Powodowało to nie tylko upadłości czy likwidacje całych firm, ale bezpośrednio skutkowało również znacznymi opóźnieniami w realizacji istotnych z punktu widzenia społecznego kontraktów autostradowych i na budowę ważnych infrastrukturalnie obiektów. Skutki takich wydarzeń np. w postaci nakładania kar umownych z tytułu nieterminowej realizacji odczuwali również generalni wykonawcy zamówień. Bezpośrednią konsekwencją powyższego było powodowane strachem o utrzymanie płynności finansowej stopniowe wycofywanie się kolejnych podmiotów z procedur zamówieniowych, zmniejszenie ich konkurencyjności i tym samym zwiększenie cen ofertowych oraz obniżenie jakości udzielanych i zrealizowanych zamówień.

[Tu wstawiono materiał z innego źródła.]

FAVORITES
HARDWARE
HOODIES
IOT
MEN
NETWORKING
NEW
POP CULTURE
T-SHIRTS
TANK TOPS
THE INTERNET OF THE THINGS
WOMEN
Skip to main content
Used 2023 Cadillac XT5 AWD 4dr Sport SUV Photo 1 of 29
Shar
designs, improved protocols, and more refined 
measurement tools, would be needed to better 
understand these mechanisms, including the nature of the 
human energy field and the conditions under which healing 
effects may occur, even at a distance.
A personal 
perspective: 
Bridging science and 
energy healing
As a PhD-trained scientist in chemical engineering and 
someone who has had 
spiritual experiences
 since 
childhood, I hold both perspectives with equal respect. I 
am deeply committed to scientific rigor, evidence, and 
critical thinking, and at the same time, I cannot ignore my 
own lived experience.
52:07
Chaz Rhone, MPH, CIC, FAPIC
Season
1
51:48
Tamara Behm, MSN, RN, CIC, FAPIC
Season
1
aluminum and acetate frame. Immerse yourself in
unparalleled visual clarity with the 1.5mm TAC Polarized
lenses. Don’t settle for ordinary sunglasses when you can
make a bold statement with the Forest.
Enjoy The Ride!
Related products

Podwykonawcy łatwiej odzyskają należne wynagrodzenie
Pozytywnie ocenić należy fakt, że po wejściu w życie nowelizacji jako umowy podwykonawcze klasyfikowane są wyłącznie kontrakty, których bezpośredni rezultat będzie stanowił jednocześnie wykonanie fragmentu umowy w sprawie zamówienia publicznego. Z zakresu pojęcia „podwykonawstwo" wykluczono więc te umowy, których wynik nie podlega następnie odbiorowi przez zamawiającego i ocenie w zakresie należytego wykonania. Jednoznaczne określenie zakresu podmiotowego podwykonawstwa powinno pozwolić na realne określenie jego kosztów, a co za tym idzie rzeczową wycenę ofert.

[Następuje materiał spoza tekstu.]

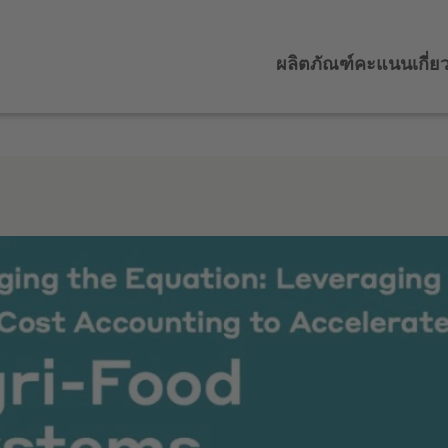
ผลิตภัณฑ์
คะแนน
เกี่ย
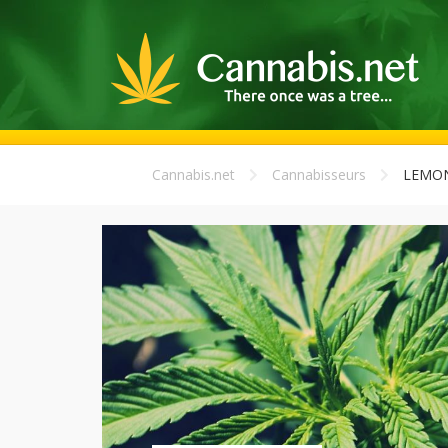
Cannabis.net
Cannabisseurs
LEMON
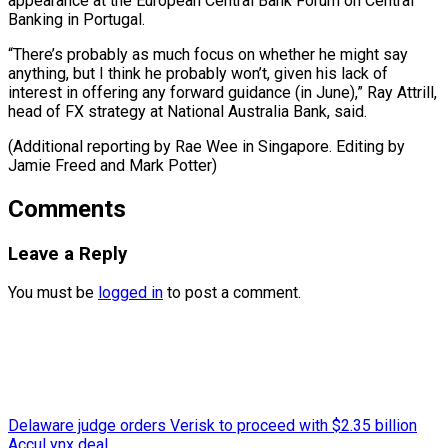
appearance at the European Central Bank Forum on Central
Banking in Portugal.
“There’s probably as much focus on whether he might say
anything, but I think he probably won’t, given his lack of
interest in offering any forward guidance (in June),” Ray Attrill,
head of FX strategy at National Australia Bank, said.
(Additional reporting by Rae Wee in Singapore. Editing by ​
Jamie Freed and Mark Potter)
Comments
Leave a Reply
You must be
logged in
to post a comment.
Delaware judge orders Verisk to proceed with $2.35 billion
AccuLynx deal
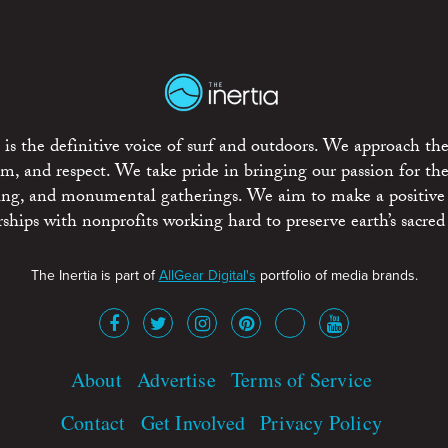
is the definitive voice of surf and outdoors. We approach the
ism, and respect. We take pride in bringing our passion for th
rting, and monumental gatherings. We aim to make a positive
rships with nonprofits working hard to preserve earth’s sacred 
The Inertia is part of
AllGear Digital's
portfolio of media brands.
About
Advertise
Terms of Service
Contact
Get Involved
Privacy Policy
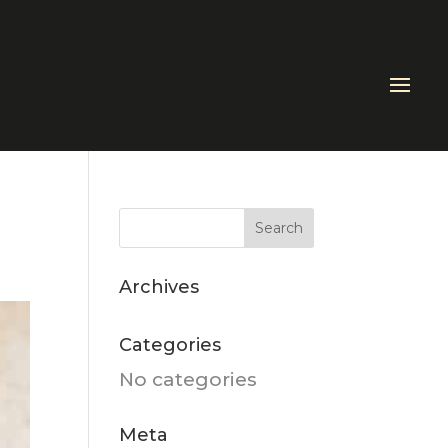
Archives
Categories
No categories
Meta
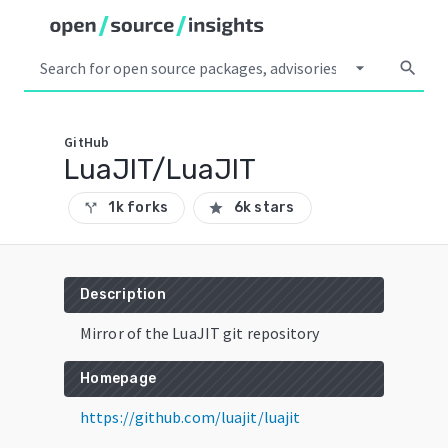
arrow_drop_down
search
GitHub
LuaJIT/LuaJIT
1k forks
6k stars
call_split
star
Description
Mirror of the LuaJIT git repository
Homepage
https://github.com/luajit/luajit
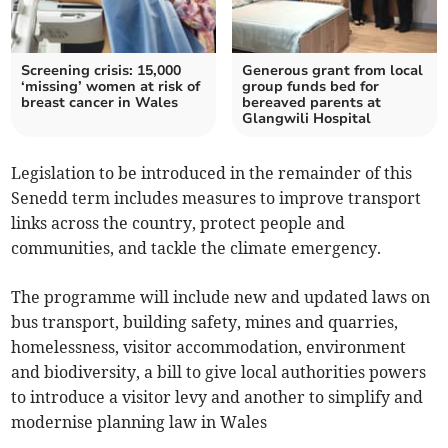
Screening crisis: 15,000
Generous grant from local
‘missing’ women at risk of
group funds bed for
breast cancer in Wales
bereaved parents at
Glangwili Hospital
Legislation to be introduced in the remainder of this
Senedd term includes measures to improve transport
links across the country, protect people and
communities, and tackle the climate emergency.
The programme will include new and updated laws on
bus transport, building safety, mines and quarries,
homelessness, visitor accommodation, environment
and biodiversity, a bill to give local authorities powers
to introduce a visitor levy and another to simplify and
modernise planning law in Wales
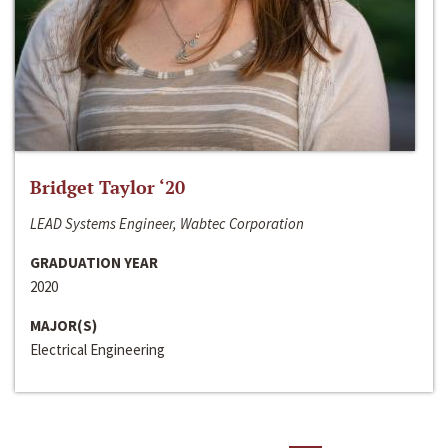
Bridget Taylor ‘20
LEAD Systems Engineer, Wabtec Corporation
GRADUATION YEAR
2020
MAJOR(S)
Electrical Engineering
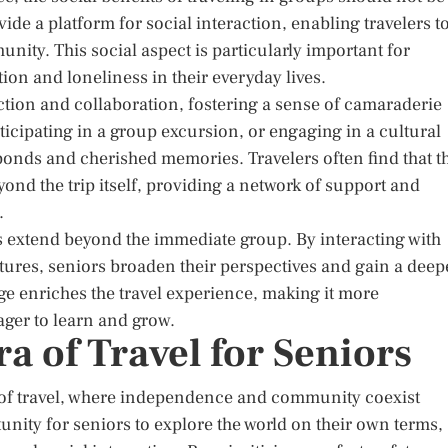
ide a platform for social interaction, enabling travelers t
ity. This social aspect is particularly important for
ion and loneliness in their everyday lives.
ction and collaboration, fostering a sense of camaraderie
ticipating in a group excursion, or engaging in a cultural
 bonds and cherished memories. Travelers often find that t
ond the trip itself, providing a network of support and
.
ors extend beyond the immediate group. By interacting with
tures, seniors broaden their perspectives and gain a deep
ge enriches the travel experience, making it more
ger to learn and grow.
a of Travel for Seniors
ra of travel, where independence and community coexist
nity for seniors to explore the world on their own terms,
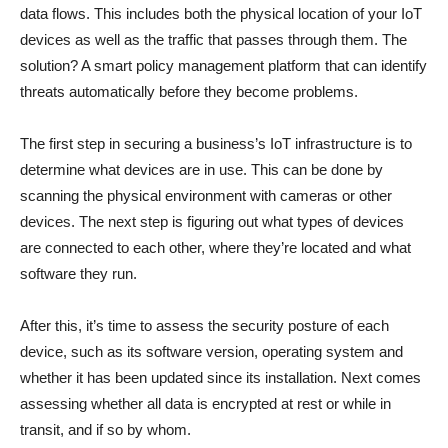
data flows. This includes both the physical location of your IoT
devices as well as the traffic that passes through them. The
solution? A smart policy management platform that can identify
threats automatically before they become problems.
The first step in securing a business’s IoT infrastructure is to
determine what devices are in use. This can be done by
scanning the physical environment with cameras or other
devices. The next step is figuring out what types of devices
are connected to each other, where they’re located and what
software they run.
After this, it’s time to assess the security posture of each
device, such as its software version, operating system and
whether it has been updated since its installation. Next comes
assessing whether all data is encrypted at rest or while in
transit, and if so by whom.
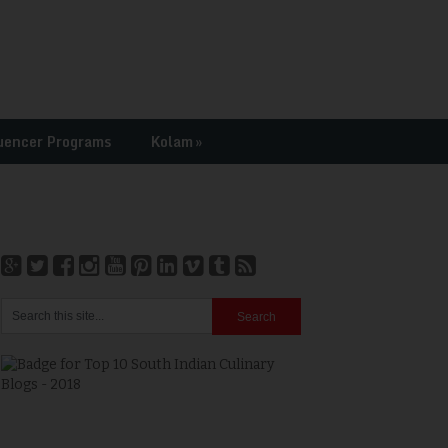
uencer Programs
Kolam
»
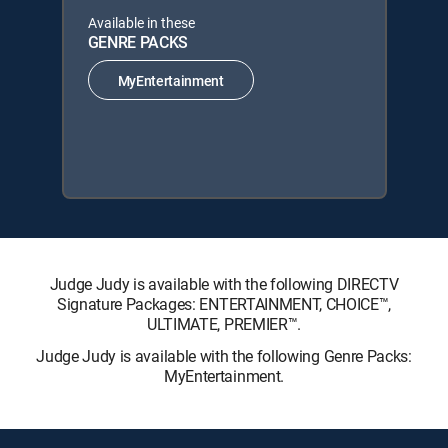
Available in these
GENRE PACKS
MyEntertainment
Judge Judy is available with the following DIRECTV
Signature Packages: ENTERTAINMENT, CHOICE™,
ULTIMATE, PREMIER™.
Judge Judy is available with the following Genre Packs:
MyEntertainment.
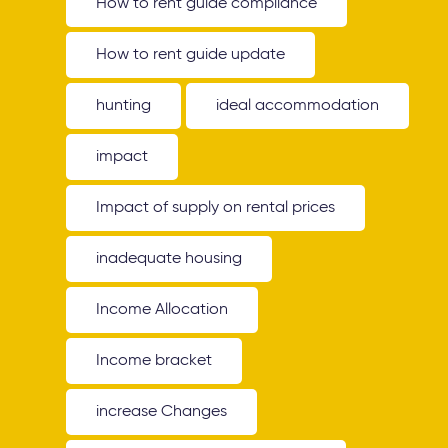
How to rent guide compliance
How to rent guide update
hunting
ideal accommodation
impact
Impact of supply on rental prices
inadequate housing
Income Allocation
Income bracket
increase Changes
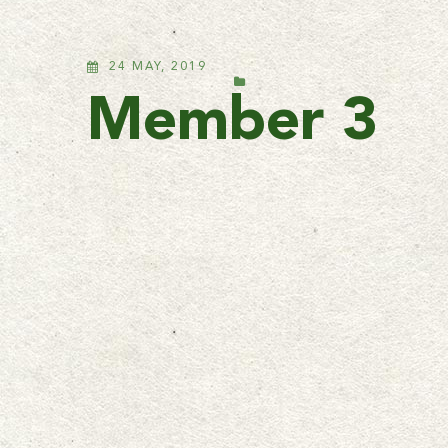
24 MAY, 2019
Member 3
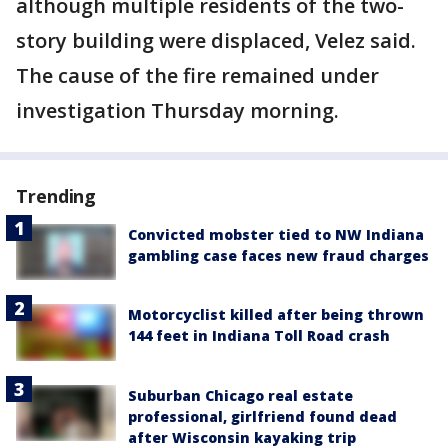
although multiple residents of the two-
story building were displaced, Velez said.
The cause of the fire remained under
investigation Thursday morning.
Trending
Convicted mobster tied to NW Indiana
gambling case faces new fraud charges
Motorcyclist killed after being thrown
144 feet in Indiana Toll Road crash
Suburban Chicago real estate
professional, girlfriend found dead
after Wisconsin kayaking trip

Rozszerzeniu ulegną informacje umieszczane w specyfikacji istotnych warunków zamówienia (SIWZ), w szczególności poprzez dopuszczenie możliwości zastrzeżenia przez zamawiających (przy zachowaniu określonych i przewidzianych ustawą okoliczności) wykonania określonej części zamówienia przez samego wykonawcę. Chodzi w szczególności o kluczowe części zamówienia w zakresie usług i robót budowlanych bądź też prac związanych z rozmieszczaniem i instalacją w ramach realizacji zamówienia na dostawy.

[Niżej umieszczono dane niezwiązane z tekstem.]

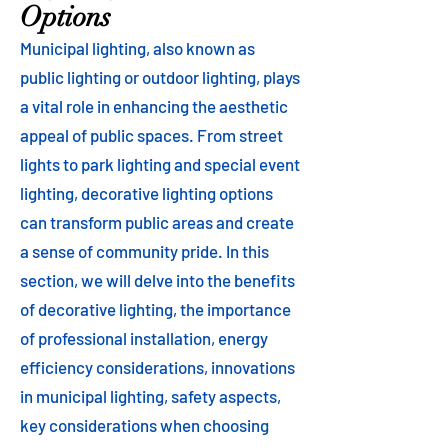
Options
Municipal lighting, also known as
public lighting or outdoor lighting, plays
a vital role in enhancing the aesthetic
appeal of public spaces. From street
lights to park lighting and special event
lighting, decorative lighting options
can transform public areas and create
a sense of community pride. In this
section, we will delve into the benefits
of decorative lighting, the importance
of professional installation, energy
efficiency considerations, innovations
in municipal lighting, safety aspects,
key considerations when choosing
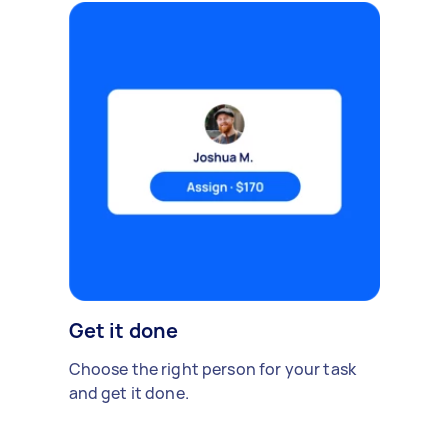
Get it done
Choose the right person for your task
and get it done.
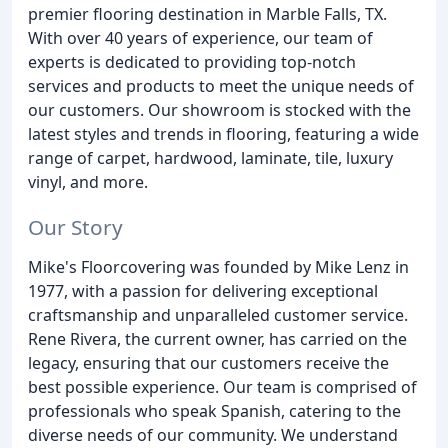
premier flooring destination in Marble Falls, TX.
With over 40 years of experience, our team of
experts is dedicated to providing top-notch
services and products to meet the unique needs of
our customers. Our showroom is stocked with the
latest styles and trends in flooring, featuring a wide
range of carpet, hardwood, laminate, tile, luxury
vinyl, and more.
Our Story
Mike's Floorcovering was founded by Mike Lenz in
1977, with a passion for delivering exceptional
craftsmanship and unparalleled customer service.
Rene Rivera, the current owner, has carried on the
legacy, ensuring that our customers receive the
best possible experience. Our team is comprised of
professionals who speak Spanish, catering to the
diverse needs of our community. We understand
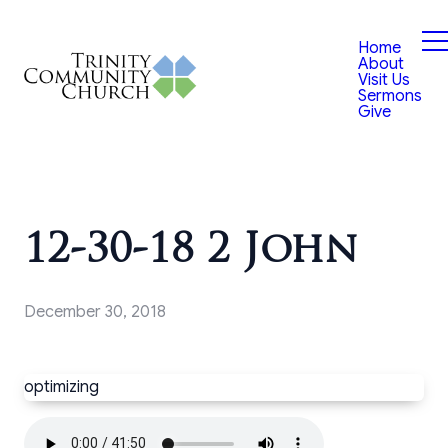
Home
About
Visit Us
Sermons
Give
12-30-18 2 John
December 30, 2018
optimizing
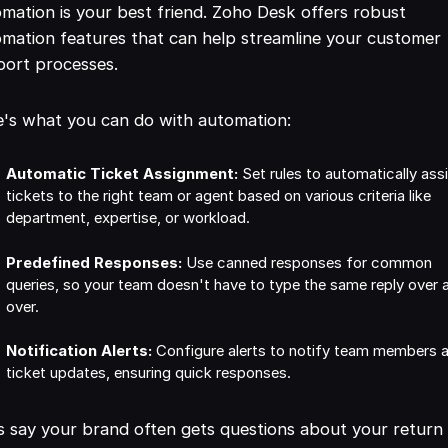
mation is your best friend. Zoho Desk offers robust
mation features that can help streamline your customer
port processes.
's what you can do with automation:
Automatic Ticket Assignment:
Set rules to automatically ass
tickets to the right team or agent based on various criteria like
department, expertise, or workload.
Predefined Responses:
Use canned responses for common
queries, so your team doesn't have to type the same reply over 
over.
Notification Alerts:
Configure alerts to notify team members 
ticket updates, ensuring quick responses.
s say your brand often gets questions about your return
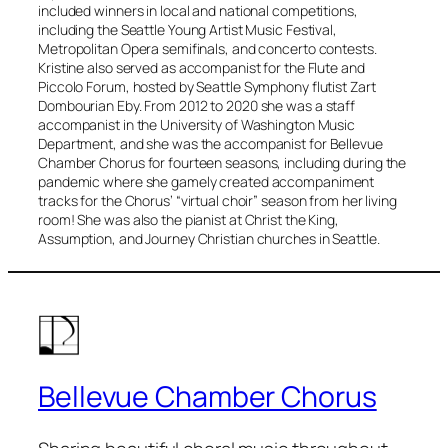
included winners in local and national competitions,
including the Seattle Young Artist Music Festival,
Metropolitan Opera semifinals, and concerto contests.
Kristine also served as accompanist for the Flute and
Piccolo Forum, hosted by Seattle Symphony flutist Zart
Dombourian Eby. From 2012 to 2020 she was a staff
accompanist in the University of Washington Music
Department, and she was the accompanist for Bellevue
Chamber Chorus for fourteen seasons, including during the
pandemic where she gamely created accompaniment
tracks for the Chorus’ “virtual choir” season from her living
room! She was also the pianist at Christ the King,
Assumption, and Journey Christian churches in Seattle.
Bellevue Chamber Chorus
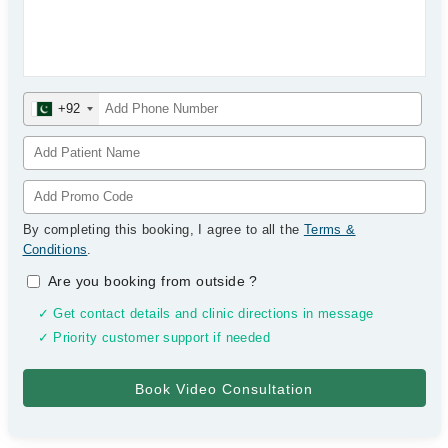
+92
By completing this booking, I agree to all the
Terms &
Conditions
.
Are you booking from outside
?
✓ Get contact details and clinic directions in message
✓ Priority customer support if needed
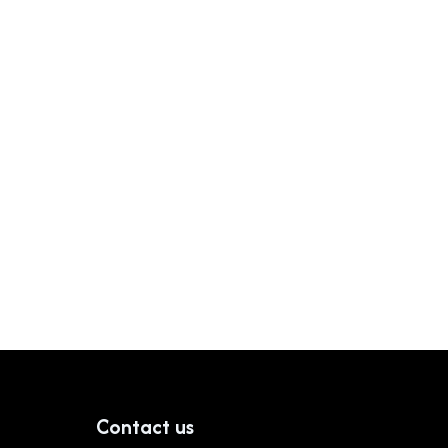
Contact us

Nowelizacja przewiduje możliwość zmiany podwykonawcy lub rezygnacji z podwykonawstwa, w tym także w zakresie podmiotu, na którego zasoby wykonawca powoływał się przy ubieganiu o udzielenie zamówienia. W takim wypadku wykonawca będzie zobowiązany do wykazania zamawiającemu, że on sam lub inny podmiot potwierdza spełnianie warunków udziału w postępowaniu, w co najmniej równym stopniu, co podwykonawca, z którego usług zrezygnowano. Takie rozwiązanie znacznie ułatwi możliwość rezygnacji z usług nierzetelnych partnerów i tym samym pozytywnie wpłynie na jakość i terminowość wykonania zamówień.